Plus, it’s not like it is a regular position where you can count on 40 hours a week with 10 days vacation a year and a paycheck on the 15th and 30th, for as long as the company can afford you. Scripts can stop coming and producers can stop calling on any given day. Oh, sure, after you’ve had a big payday you could decide that you can live quite well on those $15 million and be selective from here on out, but then again that’s not the sort of personality that usually goes for this career path.

Again a quote from Michael Caine addresses this:

F*irst of all, I choose the great roles, and if none of these come, I choose the mediocre ones, and if they don`t come, I choose the ones that pay the rent.
*

In the Eighties and Nineties, Gene Hackman always seemed to be working, regardless of the quality of the film. However, I do not ever recall seeing him phone in a performance. He always gave the film makers a solid day’s work.

I read an article about or interview with him once where he said his view was that he’s an actor. He’s paid to act. That’s his job. If someone wants to pay him to act in a crappy movie, he’ll act in a crappy movie because he’s still getting paid to act. He’s not ashamed of any of his roles because they were all paying jobs and he worked to the best of his ability in each one with what he was given to do.

I was sooo thinking Sean Connery.

I think Harold Ramis has whored himself out. I mean, he was once a comedic genius, with stuff like Animal House, *Ghostbusters *and Caddy Shack… and now?
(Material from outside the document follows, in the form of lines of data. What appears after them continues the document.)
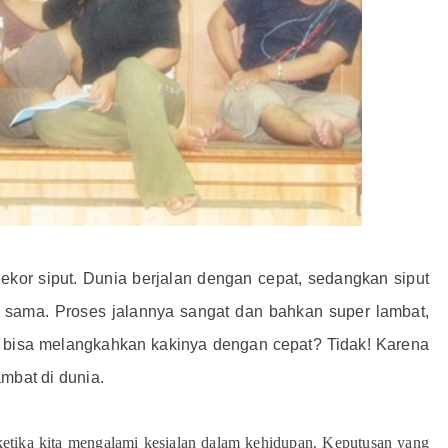
eekor siput. Dunia berjalan dengan cepat, sedangkan siput
 sama. Proses jalannya sangat dan bahkan super lambat,
ak bisa melangkahkan kakinya dengan cepat? Tidak! Karena
mbat di dunia.
etika kita mengalami kesialan dalam kehidupan. Keputusan yang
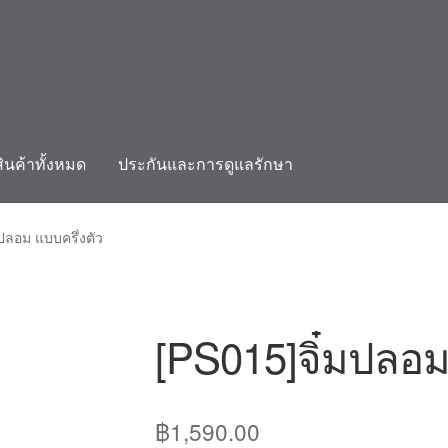
สินค้าทั้งหมด
ประกันและการดูแลรักษา
count
ติดต่อเรา
ประกันและการดูแลรักษา
สินค้าทั้งหมด
ปลอม แบบครึ่งตัว
[PS015]จิ๋มปลอม
฿
1,590.00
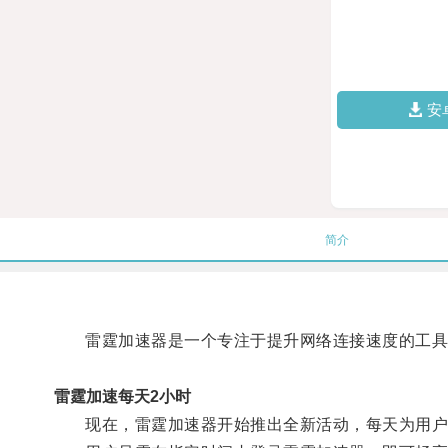
安
简介
雷霆加速器是一个专注于提升网络连接速度的工具
雷霆加速每天2小时
现在，雷霆加速器开始推出全新活动，每天为用户免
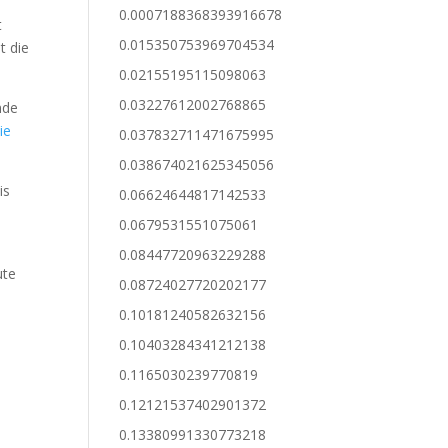
0.0007188368393916678
t
0.015350753969704534
t die
0.02155195115098063
0.03227612002768865
nde
ie
0.037832711471675995
0.038674021625345056
is
0.06624644817142533
0.0679531551075061
0.08447720963229288
ute
0.08724027720202177
0.10181240582632156
0.10403284341212138
0.1165030239770819
0.12121537402901372
0.13380991330773218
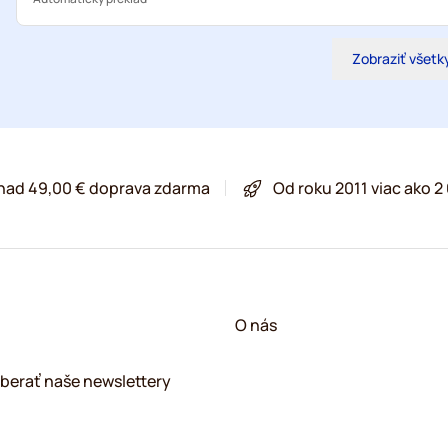
Zobraziť všetk
 nad 49,00 € doprava zdarma
Od roku 2011 viac ako 
O nás
berať naše newslettery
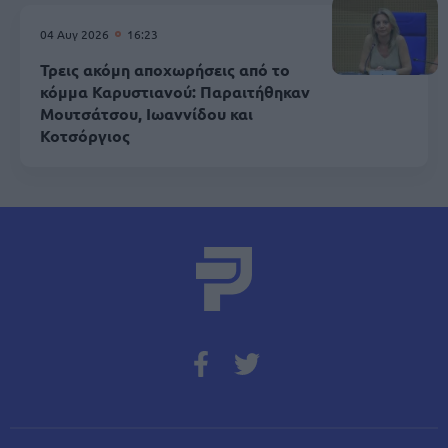
04 Αυγ 2026
16:23
Τρεις ακόμη αποχωρήσεις από το
κόμμα Καρυστιανού: Παραιτήθηκαν
Μουτσάτσου, Ιωαννίδου και
Κοτσόργιος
Bedazzled, Year One and Knocked Up? I mean, between his acting, directing and writing, he’s done some great stuff… but that was a generation ago for a lot of it. Okay, Groundhog Day was great and the Analyze This and Analyze That movies were ok… but seriously. He’s gone downhill.

Gene Hackman (and Michael Caine, Christopher Walken, and Morgan Freeman) is the guy you call when your director is half in the bag at 0700, the script is ten layers of rewrites thick and still shiite, and the supporting players are guys you pulled from the catering truck. For a modest fee, Hackman will increase the gravitas of your film; just by appearing in the credits he’ll up the caliber of your film by at least half a star, and if you put him in a headlining role, you’re at least guaranteed to break even.

I’ve always wanted to see an SNL skit in which the above actors met in a bar and competed to see who had been in the most bad films. “Jaws: The Revenge? That’s nothing. I was in Heartbreakers!” “Yeah, well I was in some Keanu Reeves movie that was so terrible they actually changed the name on the DVD release.” “Guys, guys, guys…I was in Kangaroo Jack, Gigli, and The Stepford Wives all in the same year. You want to tell me about bad? I want more cowbell!” “Okay, you win, Walken.”